A l’issue de la manifestation "Jour de colère", dimanche 26 janvier, 262 personnes ont été interpellées et 250 placées en garde à vue. Un véritable record qui s’explique très facilement. Suite à l’ordre de dispersion lancé à 18h05, toutes les voies de sortie ont été bloquées par les forces de l’ordre à 18h10, empêchant ainsi la foule de sortir rapidement de la place Vauban. Dans le même temps, les forces de l’ordre utilisait des gaz lacrymogènes sans sommation, prétendument pour accélérer l’évacuation de la foule.

La présence massive de "policier en civils", sans insignes permettant de les identifier mais reconnaissables à leurs oreillettes, comme ce fut le cas lors des manifestations contre la loi Taubira, aurait été, selon de nombreux témoins, la première cause de désordre puisque ces policiers ont pour but de provoquer les manifestants afin de les amener à avoir un comportement violent.

Un témoin raconte la scène hier soir vers 18h* :

"Quittant difficilement la manif par l’avenue de Villars, à hauteur du 12, au travers d’un barrage filtrant de CRS et gendarmes, j’ai vu et entendu un commandant arriver vers ce barrage et dire à ses hommes :"allez maintenant on y va !". Incroyable, car a ce moment, les intervenants étaient toujours en train de témoigner au micro et la foule les écoutait calmement.

Mais au même moment j’ai vu un groupe d’hommes en noir sans signes distinctifs, passer "amicalement"ce barrage policier, arriver au contact de la foule et se retourner pour attaquer fictivement les CRS…"

Un autre lecteur me signale que ces provocations étaient bien programmées :

"En effet, au début de la manif, place de la Bastille, il y a eu plusieurs fouilles de personnes qui arrivaient sur place, par des CRS. Sur quels critères pourquoi ceux-ci et non pas ceux-là, je ne sais pas.
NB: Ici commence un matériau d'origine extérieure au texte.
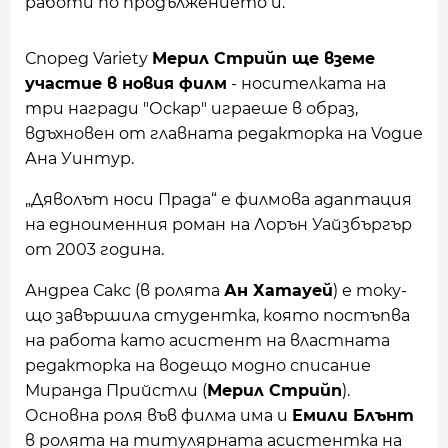
работи по продължението ѝ.
Според Variety
Мерил Стрийп ще вземе
участие в новия филм
- носителката на
три награди "Оскар" играеше в образ,
вдъхновен от главната редакторка на Vogue
Ана Уинтур.
„Дяволът носи Прада“ е филмова адаптация
на едноименния роман на Лорън Уайзбъргър
от 2003 година.
Андреа Сакс (в ролята
Ан Хатауей
) е току-
що завършила студентка, която постъпва
на работа като асистент на властната
редакторка на водещо модно списание
Миранда Прийстли (
Мерил Стрийп
).
Основна роля във филма има и
Емили Блънт
в ролята на титулярната асистентка на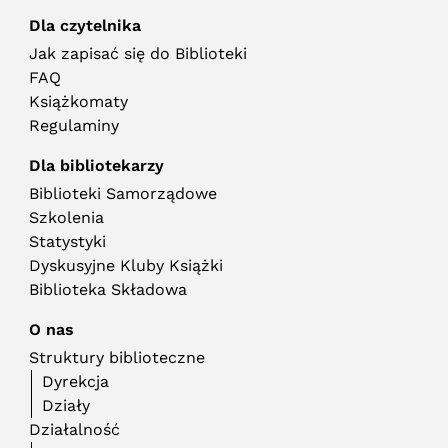
Dla czytelnika
Jak zapisać się do Biblioteki
FAQ
Książkomaty
Regulaminy
Dla bibliotekarzy
Biblioteki Samorządowe
Szkolenia
Statystyki
Dyskusyjne Kluby Książki
Biblioteka Składowa
O nas
Struktury biblioteczne
Dyrekcja
Działy
Działalność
Comme je demandais au CRS, pourquoi ces fouilles, il m’a été répondu que cette manifestation était "très hétéroclite… et qu’il me conseillait de quitter rapidement la manif, une fois que celle-ci serait terminée. Je n’ai pas compris tout de suite ce que cela voulait dire mais, rétrospectivement, il m’apparait que les CRS savaient, à 14h30, qu’il se passerait quelque chose, à la fin de manif. Pourquoi m’avoir prévenu ? C’est une autre question."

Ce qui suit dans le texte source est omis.